*PROBLEM REQUIREMENTS:* Line by line, the data below should be set down unchanged, with images excluded.

*EXCERPTED DATA:*
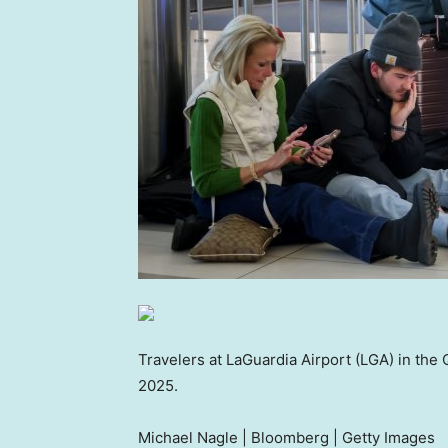
Travelers at LaGuardia Airport (LGA) in the
2025.
Michael Nagle | Bloomberg | Getty Images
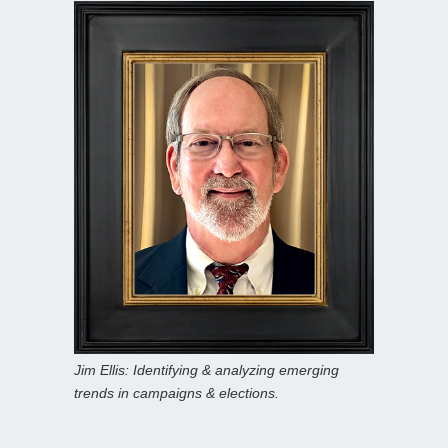
Jim Ellis: Identifying & analyzing emerging
trends in campaigns & elections.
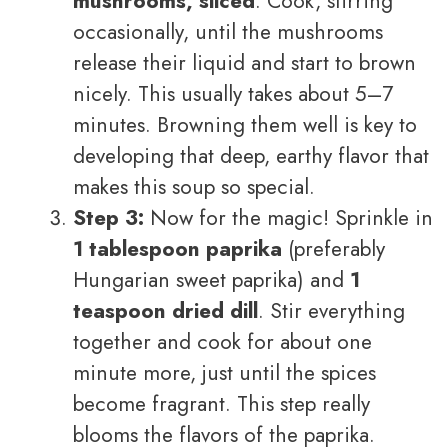
mushrooms, sliced
. Cook, stirring
occasionally, until the mushrooms
release their liquid and start to brown
nicely. This usually takes about 5–7
minutes. Browning them well is key to
developing that deep, earthy flavor that
makes this soup so special.
Step 3:
Now for the magic! Sprinkle in
1 tablespoon paprika
(preferably
Hungarian sweet paprika) and
1
teaspoon dried dill
. Stir everything
together and cook for about one
minute more, just until the spices
become fragrant. This step really
blooms the flavors of the paprika.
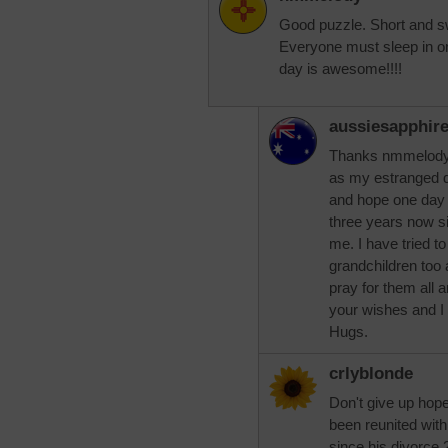
Good puzzle. Short and sw
Everyone must sleep in o
day is awesome!!!!
aussiesapphir
Thanks nmmelody
as my estranged da
and hope one day 
three years now s
me. I have tried to
grandchildren too 
pray for them all a
your wishes and I
Hugs.
crlyblonde
Don't give up hop
been reunited wit
since his divorce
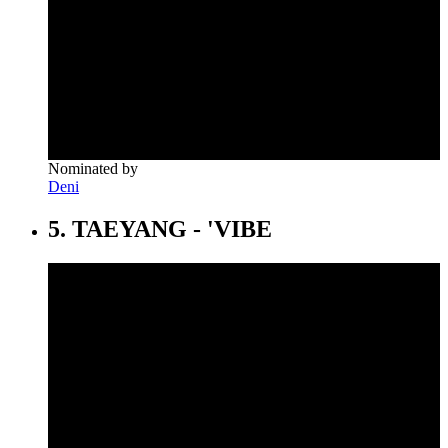
Nominated by
Deni
5. TAEYANG - 'VIBE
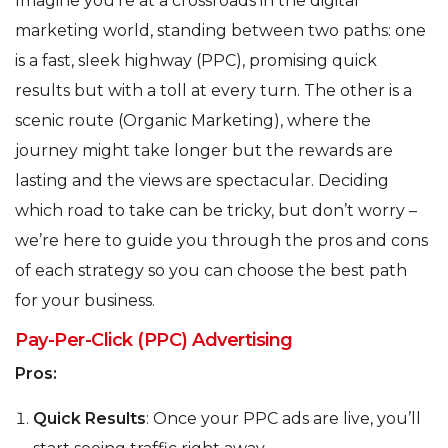
Imagine you’re at a crossroads in the digital
marketing world, standing between two paths: one
is a fast, sleek highway (PPC), promising quick
results but with a toll at every turn. The other is a
scenic route (Organic Marketing), where the
journey might take longer but the rewards are
lasting and the views are spectacular. Deciding
which road to take can be tricky, but don’t worry –
we’re here to guide you through the pros and cons
of each strategy so you can choose the best path
for your business.
Pay-Per-Click (PPC) Advertising
Pros:
Quick Results
: Once your PPC ads are live, you’ll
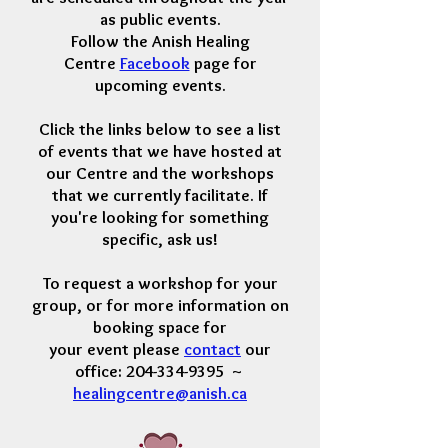
as public events.
Follow the Anish Healing
Centre
Facebook
page for
upcoming events.
Click the links below to see a list
of events that we have hosted at
our Centre and the workshops
that we currently facilitate. If
you're looking for something
specific, ask us!
To request a workshop for your
group, or for more information
on
booking space for
your event
please
contact
our
office: 204-334-9395 ~
healingcentre@anish.ca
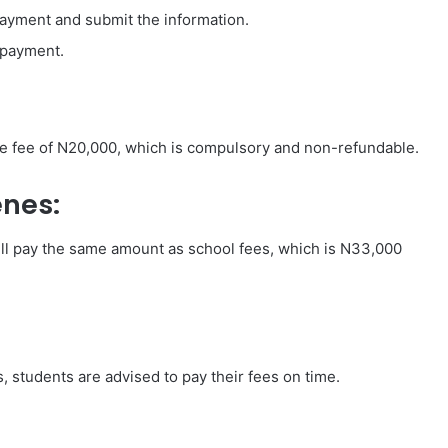
 payment and submit the information.
 payment.
ce fee of N20,000, which is compulsory and non-refundable.
nes:
ll pay the same amount as school fees, which is N33,000
s, students are advised to pay their fees on time.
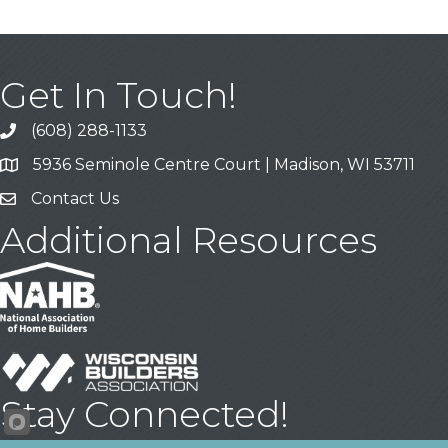
Get In Touch!
(608) 288-1133
Call
5936 Seminole Centre Court | Madison, WI 53711
Address & Map
Contact Us
Contact Us
Additional Resources
Stay Connected!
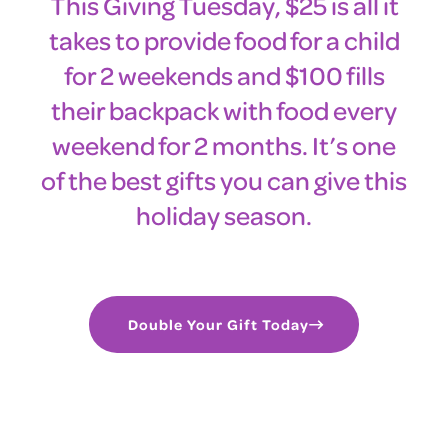
This Giving Tuesday, $25 is all it
takes to provide food for a child
for 2 weekends and $100 fills
their backpack with food every
weekend for 2 months. It’s one
of the best gifts you can give this
holiday season.
Double Your Gift Today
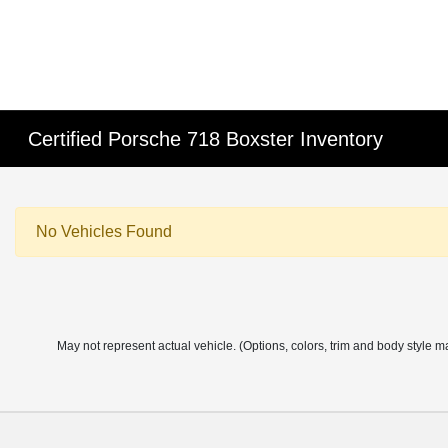
Certified Porsche 718 Boxster Inventory
No Vehicles Found
May not represent actual vehicle. (Options, colors, trim and body style m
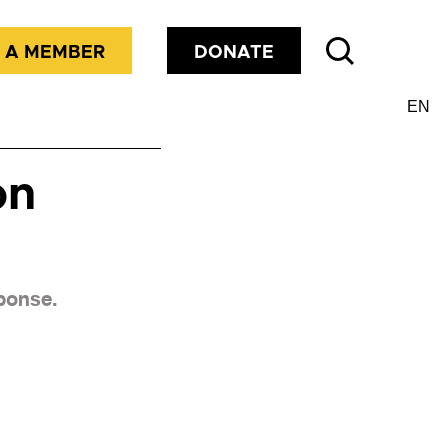
 A MEMBER
DONATE
on
sponse.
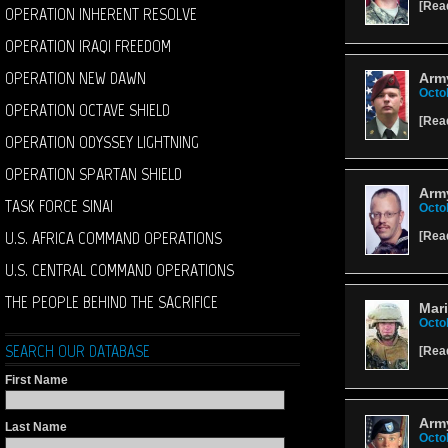
[
Rea
OPERATION INHERENT RESOLVE
OPERATION IRAQI FREEDOM
OPERATION NEW DAWN
Army
Octo
OPERATION OCTAVE SHIELD
[
Rea
OPERATION ODYSSEY LIGHTNING
OPERATION SPARTAN SHIELD
Army
TASK FORCE SINAI
Octo
U.S. AFRICA COMMAND OPERATIONS
[
Rea
U.S. CENTRAL COMMAND OPERATIONS
THE PEOPLE BEHIND THE SACRIFICE
Mari
Octo
SEARCH OUR DATABASE
[
Rea
First Name
Army
Last Name
Octo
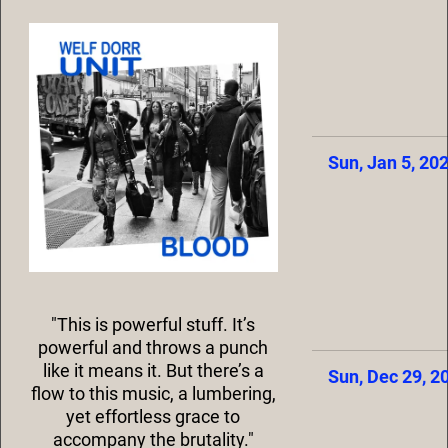
Sun, Jan 5, 20
"This is powerful stuff. It’s
powerful and throws a punch
like it means it. But there’s a
Sun, Dec 29, 2
flow to this music, a lumbering,
yet effortless grace to
accompany the brutality."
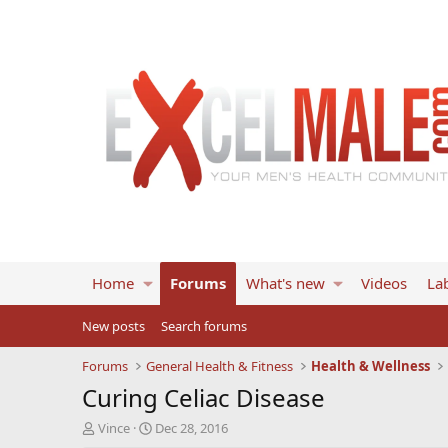
Home
Forums
What's new
Videos
Lab
New posts
Search forums
Forums
General Health & Fitness
Health & Wellness
Curing Celiac Disease
T
S
Vince
Dec 28, 2016
h
t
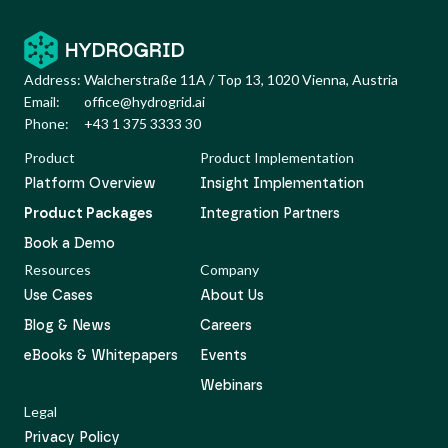
Address:
Walcherstraße 11A / Top 13, 1020 Vienna, Austria
Email:
office@hydrogrid.ai
Phone:
+43 1 375 3333 30
Product
Product Implementation
Platform Overview
Insight Implementation
Product Packages
Integration Partners
Book a Demo
Resources
Company
Use Cases
About Us
Blog & News
Careers
eBooks & Whitepapers
Events
Webinars
Legal
Privacy Policy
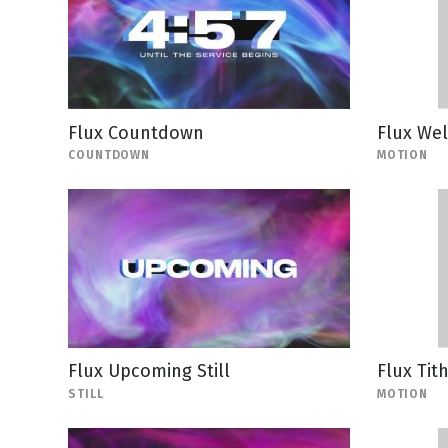
Flux Countdown
Flux We
COUNTDOWN
MOTION
Flux Upcoming Still
Flux Tit
STILL
MOTION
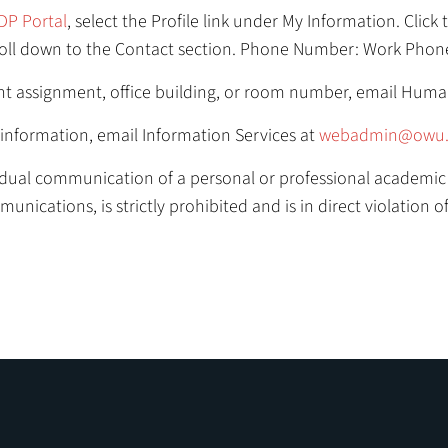
DP Portal
, select the Profile link under My Information. Clic
croll down to the Contact section. Phone Number: Work Phone
nt assignment, office building, or room number, email Hum
information, email Information Services at
webadmin@owu.
vidual communication of a personal or professional academic 
ications, is strictly prohibited and is in direct violation 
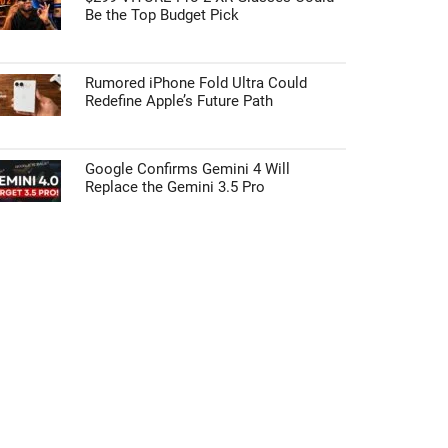
Be the Top Budget Pick
Rumored iPhone Fold Ultra Could
Redefine Apple’s Future Path
Google Confirms Gemini 4 Will
Replace the Gemini 3.5 Pro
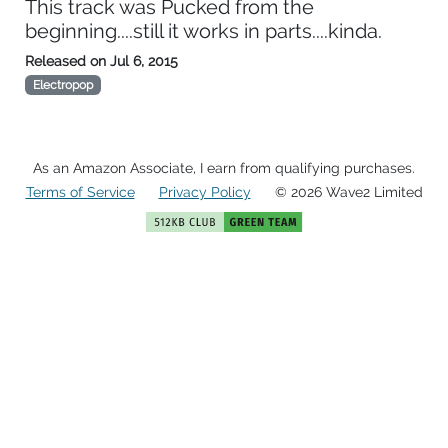
This track was Pucked from the
beginning....still it works in parts....kinda.
Released on
Jul 6, 2015
Electropop
As an Amazon Associate, I earn from qualifying purchases.
Terms of Service
Privacy Policy
© 2026 Wave2 Limited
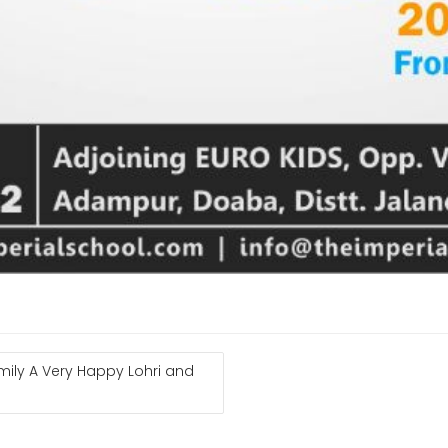
mily A Very Happy Lohri and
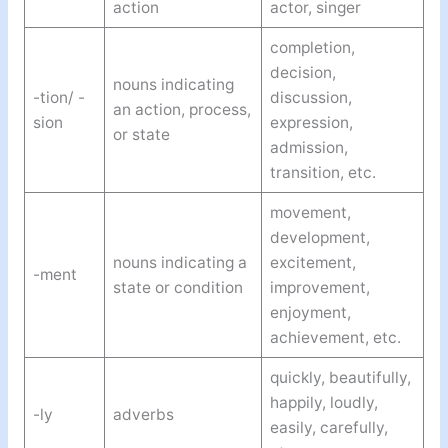
action
actor, singer
completion,
decision,
nouns indicating
-tion/ -
discussion,
an action, process,
sion
expression,
or state
admission,
transition, etc.
movement,
development,
nouns indicating a
excitement,
-ment
state or condition
improvement,
enjoyment,
achievement, etc.
quickly, beautifully,
happily, loudly,
-ly
adverbs
easily, carefully,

*ANSWER SECTION:*
Travelers at LaGuardia Airport (LGA) in the
2025.
Michael Nagle | Bloomberg | Getty Images
Jim Ellis: Identifying & analyzing emerging
trends in campaigns & elections.
mushrooms, sliced
. Cook, stirring
occasionally, until the mushrooms
release their liquid and start to brown
nicely. This usually takes about 5–7
minutes. Browning them well is key to
developing that deep, earthy flavor that
makes this soup so special.
Step 3:
Now for the magic! Sprinkle in
1 tablespoon paprika
(preferably
Hungarian sweet paprika) and
1
teaspoon dried dill
. Stir everything
together and cook for about one
minute more, just until the spices
become fragrant. This step really
blooms the flavors of the paprika.
Good puzzle. Short and sw
Everyone must sleep in o
day is awesome!!!!
aussiesapphir
Thanks nmmelody
as my estranged da
and hope one day 
three years now s
me. I have tried to
grandchildren too 
pray for them all a
your wishes and I
Hugs.
crlyblonde
Don't give up hop
been reunited wit
since his divorce
Nominated by
Deni
5. TAEYANG - 'VIBE
Imagine you’re at a crossroads in the digital
marketing world, standing between two paths: one
is a fast, sleek highway (PPC), promising quick
results but with a toll at every turn. The other is a
scenic route (Organic Marketing), where the
journey might take longer but the rewards are
lasting and the views are spectacular. Deciding
which road to take can be tricky, but don’t worry –
we’re here to guide you through the pros and cons
of each strategy so you can choose the best path
for your business.
Pay-Per-Click (PPC) Advertising
Pros:
Quick Results
: Once your PPC ads are live, you’ll
as public events.
Follow the Anish Healing
Centre
Facebook
page for
upcoming events.
Click the links below to see a list
of events that we have hosted at
our Centre and the workshops
that we currently facilitate. If
you're looking for something
specific, ask us!
To request a workshop for your
group, or for more information
on
booking space for
your event
please
contact
our
office: 204-334-9395 ~
healingcentre@anish.ca
 payment and submit the information.
 payment.
ce fee of N20,000, which is compulsory and non-refundable.
nes:
ll pay the same amount as school fees, which is N33,000
s, students are advised to pay their fees on time.
Get In Touch!
(608) 288-1133
Call
5936 Seminole Centre Court | Madison, WI 53711
Address & Map
Contact Us
Contact Us
Additional Resources
Stay Connected!
This Giving Tuesday, $25 is all it
takes to provide food for a child
for 2 weekends and $100 fills
their backpack with food every
weekend for 2 months. It’s one
of the best gifts you can give this
holiday season.
Double Your Gift Today
Certified Porsche 718 Boxster Inventory
No Vehicles Found
May not represent actual vehicle. (Options, colors, trim and body style m
 A MEMBER
DONATE
on
sponse.
[
Rea
OPERATION INHERENT RESOLVE
OPERATION IRAQI FREEDOM
OPERATION NEW DAWN
Army
Octo
OPERATION OCTAVE SHIELD
[
Rea
OPERATION ODYSSEY LIGHTNING
OPERATION SPARTAN SHIELD
Army
TASK FORCE SINAI
Octo
U.S. AFRICA COMMAND OPERATIONS
[
Rea
U.S. CENTRAL COMMAND OPERATIONS
THE PEOPLE BEHIND THE SACRIFICE
Mari
Octo
SEARCH OUR DATABASE
[
Rea
First Name
Army
Last Name
Octo
Sun, Jan 5, 20
"This is powerful stuff. It’s
powerful and throws a punch
like it means it. But there’s a
Sun, Dec 29, 2
flow to this music, a lumbering,
yet effortless grace to
accompany the brutality."
Home
Forums
What's new
Videos
Lab
New posts
Search forums
Forums
General Health & Fitness
Health & Wellness
Curing Celiac Disease
T
S
Vince
Dec 28, 2016
h
t
Address:
Walcherstraße 11A / Top 13, 1020 Vienna, Austria
Email:
office@hydrogrid.ai
Phone:
+43 1 375 3333 30
Product
Product Implementation
Platform Overview
Insight Implementation
Product Packages
Integration Partners
Book a Demo
Resources
Company
Use Cases
About Us
Blog & News
Careers
eBooks & Whitepapers
Events
Webinars
Legal
Privacy Policy
Flux Countdown
Flux We
COUNTDOWN
MOTION
Flux Upcoming Still
Flux Tit
STILL
MOTION
DP Portal
, select the Profile link under My Information. Clic
croll down to the Contact section. Phone Number: Work Phone
nt assignment, office building, or room number, email Hum
information, email Information Services at
webadmin@owu.
vidual communication of a personal or professional academic 
ications, is strictly prohibited and is in direct violation 
Be the Top Budget Pick
Rumored iPhone Fold Ultra Could
Redefine Apple’s Future Path
Google Confirms Gemini 4 Will
Replace the Gemini 3.5 Pro
This track was Pucked from the
beginning....still it works in parts....kinda.
Released on
Jul 6, 2015
Electropop
As an Amazon Associate, I earn from qualifying purchases.
Terms of Service
Privacy Policy
© 2026 Wave2 Limited
mily A Very Happy Lohri and
action
actor, singer
completion,
decision,
nouns indicating
-tion/ -
discussion,
an action, process,
sion
expression,
or state
admission,
transition, etc.
movement,
development,
nouns indicating a
excitement,
-ment
state or condition
improvement,
enjoyment,
achievement, etc.
quickly, beautifully,
happily, loudly,
-ly
adverbs
easily, carefully,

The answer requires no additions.